Please copy out the entries exactly, skipping any pictures.

# Page images and extracted text:
- - -

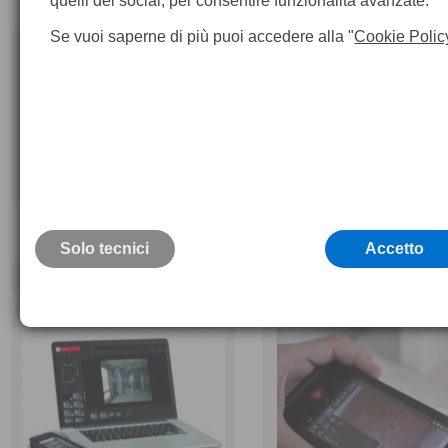
quelli dei social, per consentire funzionalità avanzate.
Se vuoi saperne di più puoi accedere alla "
Cookie Polic
Licenza BLK3D Mobile Sketch &
Licenza BLK3D Mobile Auto
Document
BIM 360
Solo tecnici
Accetto
450,
€
1.800,
00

- - -

# WRITTEN REPLY:
quelli dei social, per consentire funzionalità avanzate.
Se vuoi saperne di più puoi accedere alla "
Cookie Polic
Licenza BLK3D Mobile Sketch &
Licenza BLK3D Mobile Auto
Document
BIM 360
Solo tecnici
Accetto
450,
€
1.800,
00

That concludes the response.